To use the data set for training, we will have to first remove offensive words from the sampled text, for that we will use data coming from https://github.com/LDNOOBW/List-of-Dirty-Naughty-Obscene-and-Otherwise-Bad-Words, which was downloaded into a txt file. That URL contains data for different languages, so the en.txt file will be used for English. A total of 556 words are contained there.
badWordsFileName <- "../final_first/en_US/en.txt"
con <- file(badWordsFileName, open = "r")
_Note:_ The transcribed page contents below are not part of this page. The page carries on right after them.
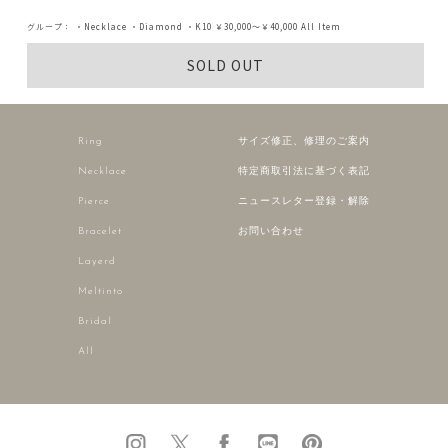
グループ：
・Necklace
・Diamond
・K10
￥30,000～￥40,000
All Item
SOLD OUT
Ring
サイズ修正、修理のご案内
Necklace
特定商取引法に基づく表記
Pierce
ニュースレター登録・解除
Bracelet
お問い合わせ
Layerd
Meltinto
Bridal
All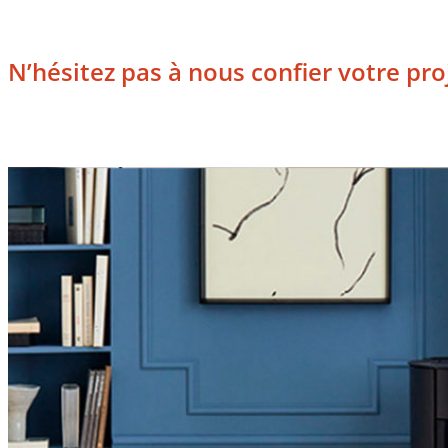
N’hésitez pas à nous confier votre pro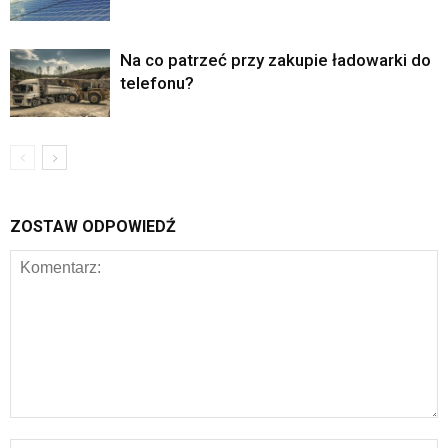
Na co patrzeć przy zakupie ładowarki do
telefonu?
ZOSTAW ODPOWIEDŹ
badWords <- readLines(con)
badWords <- iconv(badWords, "latin1", "ASCII", sub = "")
close(con)
print("Total bad words listed ... ")
## [1] "Total bad words listed ... "
print(sum(stri_count_words(badWords)))
## [1] 556
We need to group the documents into a corpus or vector form, which R can do via rm, so we first create the vector corpus with VCorpus, then apply a series of transformations:
And finally, return a plain text document, to be stored as an RDS format and txt for later use in the apps, but not before showing a few lines of what we have on the consolidated list of lines from the data.
library(tm)
## Loading required package: NLP
dataSet <- sampled_data
docs <- VCorpus(VectorSource(dataSet))
toSpace <- content_transformer(function(x, pattern) gsub(pattern, " ", x))
# remove internet formats
docs <- tm_map(docs, toSpace, "(f|ht)tp(s?)://(.*)[.][a-z]+")
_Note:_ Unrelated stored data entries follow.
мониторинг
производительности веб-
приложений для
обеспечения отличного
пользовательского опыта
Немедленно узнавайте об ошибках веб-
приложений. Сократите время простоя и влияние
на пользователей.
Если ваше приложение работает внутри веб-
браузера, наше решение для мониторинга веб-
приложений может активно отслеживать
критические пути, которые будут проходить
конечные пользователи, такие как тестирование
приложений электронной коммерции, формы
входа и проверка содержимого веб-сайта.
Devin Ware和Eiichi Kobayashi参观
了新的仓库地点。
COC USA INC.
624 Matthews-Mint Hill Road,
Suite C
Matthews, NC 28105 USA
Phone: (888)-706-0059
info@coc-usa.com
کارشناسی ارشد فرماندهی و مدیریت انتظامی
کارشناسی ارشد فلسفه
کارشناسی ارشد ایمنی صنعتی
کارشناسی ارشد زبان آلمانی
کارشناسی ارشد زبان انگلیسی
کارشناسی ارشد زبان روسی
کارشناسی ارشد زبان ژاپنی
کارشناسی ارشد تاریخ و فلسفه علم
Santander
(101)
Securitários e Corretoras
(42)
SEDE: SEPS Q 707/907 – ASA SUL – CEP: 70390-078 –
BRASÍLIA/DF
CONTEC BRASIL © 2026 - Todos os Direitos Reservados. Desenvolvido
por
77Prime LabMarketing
docs <- tm_map(docs, toSpace, "@[^\\s]+")
docs <- tm_map(docs, toSpace, "\\b[A-Z a-z 0-9._ - ]*[@](.*?)[.]{1,3} \\b")
# remove bad words from the sample data set
docs <- tm_map(docs, removeWords, badWords)
# convert to lowercase and remove stop words, punctuation and numbers.
docs <- tm_map(docs, tolower)
docs <- tm_map(docs, removeWords, stopwords("english"))
docs <- tm_map(docs, removePunctuation)
docs <- tm_map(docs, removeNumbers)
docs <- tm_map(docs, stripWhitespace)
docs <- tm_map(docs, PlainTextDocument)
corpus <- docs
# save the corpus file for later use
saveRDS(corpus, file = "../final_first/en_US/en_US.corpus.rds")
# save the corpus as a plain text file
corpusText <- data.frame(text = unlist(sapply(corpus, '[', "content")), stringsAsFactors = FALSE)
con <- file("../final_first/en_US/en_US.corpus.txt", open = "w")
writeLines(corpusText$text, con)
close(con)
# show a few lines of the sample
kable(head(corpusText$text, 10),
row.names = FALSE,
col.names = NULL,
align = c("l"),
caption = "First 10 Documents") %>% kable_styling(position = "left")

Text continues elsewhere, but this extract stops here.